PITTSBURGH – At a hearing before federal labor regulators in December, company officials with Quicken Loans voiced publicly what many workers — let's be honest — think about those employee handbooks they receive.
"It was an afterthought at best after it was distributed," attorney Russell Linden reportedly told an administrative law judge at National Labor Relations Board offices in Detroit, according to the Detroit Free Press. Chief Marketing Officer Joanna Cline chimed in as well, telling the judge she put hers in a drawer and later threw it away.
The testimony was part of a case in which the Detroit-based lender was accused of violating both the First Amendment rights of employees and their protections under the National Labor Relations Act to discuss salary and benefits information, discussions that could lead to the formation of a labor union.
Regardless of the outcome, the Quicken case highlights the detriments of ignoring the handbook.
Jana Grimm, an employment lawyer at Pittsburgh-area Steptoe & Johnson, said employers and employees should consider handbooks valuable for a wide range of circumstances.
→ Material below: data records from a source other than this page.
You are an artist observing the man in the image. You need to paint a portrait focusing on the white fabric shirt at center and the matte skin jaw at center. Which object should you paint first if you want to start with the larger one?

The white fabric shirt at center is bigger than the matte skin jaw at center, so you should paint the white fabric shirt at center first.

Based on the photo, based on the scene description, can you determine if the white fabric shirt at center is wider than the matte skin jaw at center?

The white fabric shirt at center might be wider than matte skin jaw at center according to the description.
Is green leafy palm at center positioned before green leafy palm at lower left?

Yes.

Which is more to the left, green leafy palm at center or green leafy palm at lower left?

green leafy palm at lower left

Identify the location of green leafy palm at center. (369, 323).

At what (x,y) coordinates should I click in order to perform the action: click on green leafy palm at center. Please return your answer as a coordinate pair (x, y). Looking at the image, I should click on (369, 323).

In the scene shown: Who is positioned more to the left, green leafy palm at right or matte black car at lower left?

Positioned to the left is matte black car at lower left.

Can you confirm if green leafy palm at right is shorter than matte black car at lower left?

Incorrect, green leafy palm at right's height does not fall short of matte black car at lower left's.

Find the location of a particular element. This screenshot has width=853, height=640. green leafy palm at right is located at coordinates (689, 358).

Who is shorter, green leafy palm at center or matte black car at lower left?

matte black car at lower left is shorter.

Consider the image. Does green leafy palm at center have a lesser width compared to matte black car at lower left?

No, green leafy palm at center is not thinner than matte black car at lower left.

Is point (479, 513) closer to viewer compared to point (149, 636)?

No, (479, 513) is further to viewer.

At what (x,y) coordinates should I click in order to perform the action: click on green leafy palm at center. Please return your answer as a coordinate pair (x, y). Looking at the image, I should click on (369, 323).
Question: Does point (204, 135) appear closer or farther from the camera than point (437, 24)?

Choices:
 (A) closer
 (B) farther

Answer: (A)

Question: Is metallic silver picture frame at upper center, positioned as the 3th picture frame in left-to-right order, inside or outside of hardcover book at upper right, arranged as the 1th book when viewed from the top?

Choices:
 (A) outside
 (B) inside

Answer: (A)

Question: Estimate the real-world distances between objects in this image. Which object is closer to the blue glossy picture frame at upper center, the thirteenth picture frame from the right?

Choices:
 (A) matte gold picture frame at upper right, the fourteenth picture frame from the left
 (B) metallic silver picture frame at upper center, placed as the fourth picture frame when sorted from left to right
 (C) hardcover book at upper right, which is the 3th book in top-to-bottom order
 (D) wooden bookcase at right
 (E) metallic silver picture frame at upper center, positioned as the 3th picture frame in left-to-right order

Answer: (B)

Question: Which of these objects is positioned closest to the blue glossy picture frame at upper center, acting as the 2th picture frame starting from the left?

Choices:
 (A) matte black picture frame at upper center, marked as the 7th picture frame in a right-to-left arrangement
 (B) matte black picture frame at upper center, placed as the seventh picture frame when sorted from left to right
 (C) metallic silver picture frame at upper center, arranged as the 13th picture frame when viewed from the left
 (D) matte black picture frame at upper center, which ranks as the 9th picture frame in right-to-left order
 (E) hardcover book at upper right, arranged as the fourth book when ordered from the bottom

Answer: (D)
Handbooks are designed to offer non-unionized employees accessible workplace guidelines, such as harassment and dress code policies; how to file a workplace complaint; and how to resolve disputes internally.
Because employees often must sign that they've read and understand the policies and procedures, the handbooks can also carry weight in cases of misconduct, she said.
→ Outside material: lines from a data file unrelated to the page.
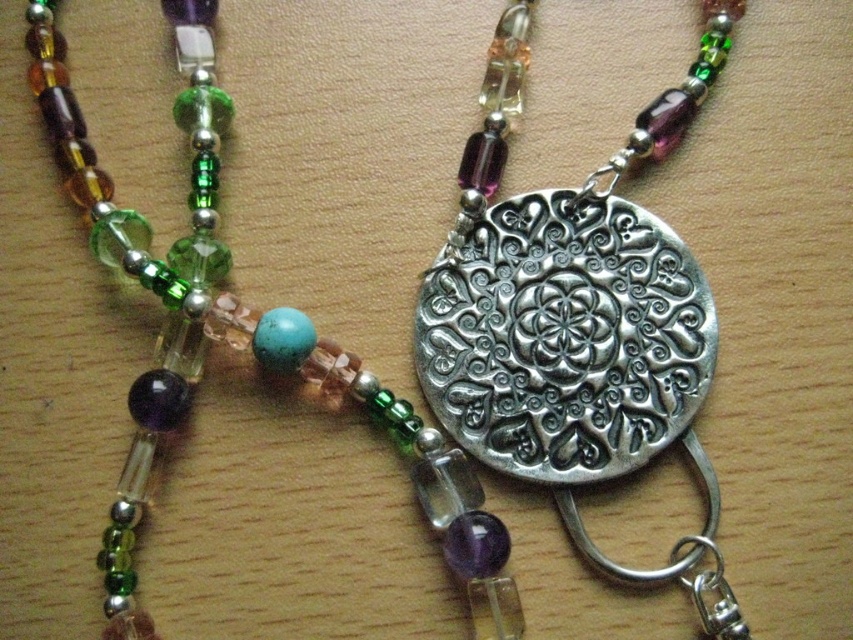 Looking at the necklace on the wooden surface, there are two medallions present. The silver textured medallion at center and the matte silver medallion at center. Which of these two medallions is taller?

The silver textured medallion at center is taller than the matte silver medallion at center according to the description. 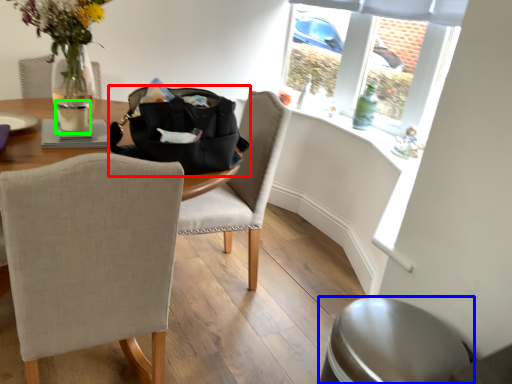 Question: Which object is positioned closest to handbag (highlighted by a red box)? Select from swivel chair (highlighted by a blue box) and beverage (highlighted by a green box).

Choices:
 (A) swivel chair
 (B) beverage

Answer: (B)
"My clients are generally pretty savvy regarding what they want [in the handbook], and they go back into them periodically and do revisions," Grimm said.
Revisions might be necessary for many companies, since the labor board issued a report in March specifically addressing employee handbooks. The guidance attempted to clear up ambiguities regarding the board's policing of language, wrote Richard Griffin Jr., the labor board's general counsel.
Griffin said he believes most employers do not draft their employee handbooks with the object of restricting conduct protected by the National Labor Relations Act. The board would find a work rule unlawful, he said, if "employees would reasonably construe the rule's language" to prohibit activity that could lead to talks to form a union.
Grimm said determining what an employee may interpret from a rule is a challenge for employers. She suggests that her clients construct handbooks with specific language when outlining what's not allowed.
According to the general counsel's report, the labor board would likely find that employees have a right to discuss with others the terms of employment and their experience working for the company. The board also would likely strike down a rule requiring "respect" or prohibiting "making fun, denigrating or defaming" the employer.